There is a marked difference between economic growth and debt-induced demand. Instead of letting the market take its medicine and enter recession in 2001, the powers that be injected fiscal and monetary drugs to dull the pain and induce stock gains.
The Federal Reserve understands the market is the world's largest thermometer and the driver of a finance-based economy. On the back of the tech bubble, in the aftermath of 9/11, following the invasion of Iraq and into the election, they administered stimulants with hopes that a legitimate expansion would take root.
Is this a conspiracy theory from tin-foil types sitting on a grassy knoll? The only difference between intervention and manipulation is communication, as we're apt to say, a fine line that's been all but erased in recent years. Hank Paulson recently highlighted The Working Group as a policy tool, an admission that effectively exposed the wizard behind the curtain. See article
While government policy set the stage for the underlying imbalances, our immediate-gratification mindset exacerbated them.
Consumers bought goods with no money down and financed those obligations at zero percent.
Many used homes as collateral and flipped into adjustable-rate mortgages at the urging of Alan Greenspan.
Total debt in this country rose to more than 400% of GDP as societal spending habits lost all semblance of consequence.
As Americans raced to keep up with the Dow Joneses, seeds of discontent percolated under the seemingly calm financial surface. All the while, the cumulative imbalances grew as society chased the bigger, better thing.
Let's start with this chart from the Census Bureau:
Notice the real (inflation-adjusted) median income is lower now than at the beginning of the expansion. That means overall income gains have been stagnant for this expansion.
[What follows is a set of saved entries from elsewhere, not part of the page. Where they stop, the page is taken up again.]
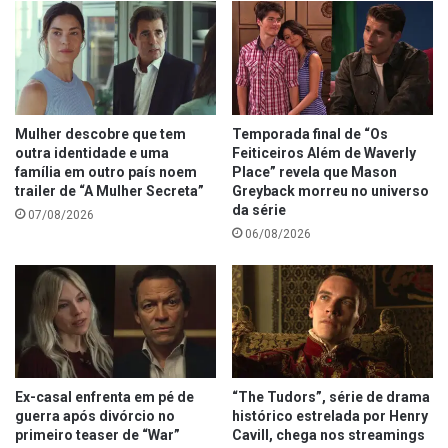
Mulher descobre que tem
Temporada final de “Os
outra identidade e uma
Feiticeiros Além de Waverly
família em outro país noem
Place” revela que Mason
trailer de “A Mulher Secreta”
Greyback morreu no universo
da série
07/08/2026
06/08/2026
Ex-casal enfrenta em pé de
“The Tudors”, série de drama
guerra após divórcio no
histórico estrelada por Henry
primeiro teaser de “War”
Cavill, chega nos streamings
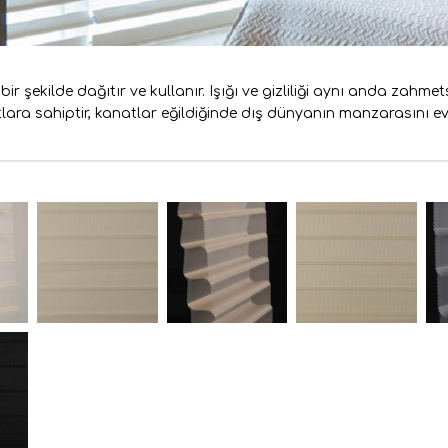
bir şekilde dağıtır ve kullanır. Işığı ve gizliliği aynı anda zahm
tlara sahiptir, kanatlar eğildiğinde dış dünyanın manzarasını e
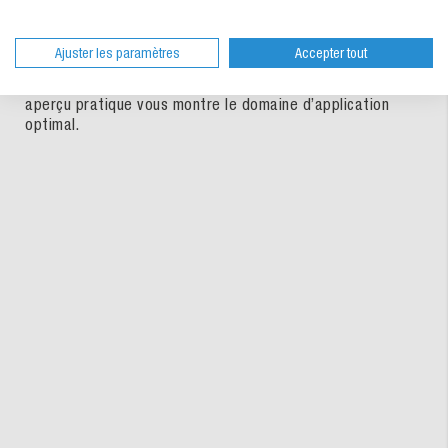
manière optimale vos contenus contre les accès non
autorisés et contre les dommages sur le chemin du
destinataire. Dans notre vaste gamme, vous trouverez de
Ajuster les paramètres
Accepter tout
différentes versions pour des produits plats, des surfaces
sensibles ou des articles sensibles à la pression. Notre
aperçu pratique vous montre le domaine d’application
optimal.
Let's add a graph of the savings rate into the mix:
Notice the savings rate is hovering near zero and has been for some time. It's important to remember how we get this number. The savings rate is gross income less all expenses and expenditures; essentially it's the money that's left over after we pay for and buy all of our stuff.
So, pay has been stagnant and we've been buying more and more stuff so that essentially, we're spending literally everything we make. But notice that despite the fact that pay has been stagnant and we're spending everything we make, retail sales still increased this expansion:
Also note that real (inflation-adjusted) personal consumption expenditures also increased.
So, let's sum up.
1.) When this expansion started, US consumers were already spending just about everything they made.
2.) Median income has been stagnant for this expansion.
3.) Yet, personal consumption expenditures and retail sales increased at strong rates.
Where did the money come from?
This whole expansion has been financed by debt acquisition. Americans have clearly gone deeper and deeper into debt to keep on spending.
Now we are paying the price. All of that debt has to go somewhere. Over the last 7 years, the financial industry has been very busy buying up all of the debt, carving it into various bonds and selling it to the highest bidder. They have used a process called securitization which has been around for about 25 years and in general has been used very successfully.
Problems start to occur when people start to fudge the numbers.
Federal investigators probing the business practices of Countrywide Financial Corp. are trying to figure out what Countrywide knew -- or in some cases didn't know -- about the incomes and assets of thousands of its borrowers.
The investigators are finding that Countrywide's loan documents often were marked by dubious or erroneous information about its mortgage clients, according to people involved in the matter. The company packaged many of those mortgages into securities and sold them to investors, raising the additional question of whether Countrywide understated the risks such investments carried.
Countrywide, long the No. 1 mortgage company in the U.S. in terms of dollar value of loan originations, also was considered among the most aggressive in finding ways to make home loans to consumers whose qualifications couldn't be proved or seemed questionable, mortgage industry executives and analysts said. The Federal Bureau of Investigation has begun looking into its practices in pursuing such business, according to people close to the matter.
Now we're paying the price for these policies. And it's going to take awhile to work the problems out.